▶ [What the exercise asks]
Output everything in the data exactly, leaving the pictures out.

[Task inputs]

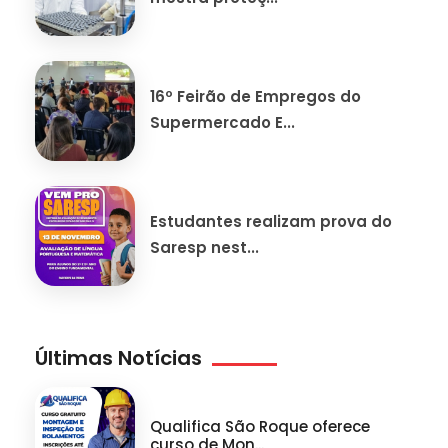
16º Feirão de Empregos do
Supermercado E...
Estudantes realizam prova do
Saresp nest...
Últimas Notícias
Qualifica São Roque oferece
curso de Mon...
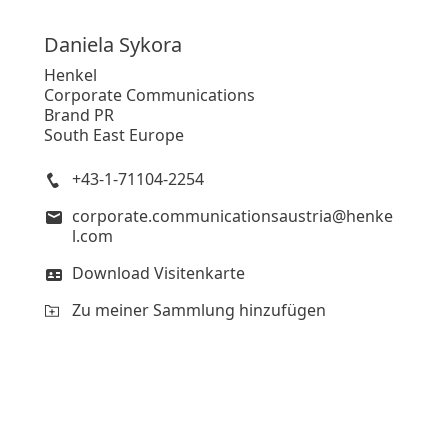
Daniela
Sykora
Henkel
Corporate Communications
Brand PR
South East Europe
+43-1-71104-2254
corporate.communicationsaustria@henke
l.com
Download Visitenkarte
Zu meiner Sammlung hinzufügen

[/Task inputs]

▶ [Reply]
16º Feirão de Empregos do
Supermercado E...
Estudantes realizam prova do
Saresp nest...
Últimas Notícias
Qualifica São Roque oferece
curso de Mon...
Daniela
Sykora
Henkel
Corporate Communications
Brand PR
South East Europe
+43-1-71104-2254
corporate.communicationsaustria@henke
l.com
Download Visitenkarte
Zu meiner Sammlung hinzufügen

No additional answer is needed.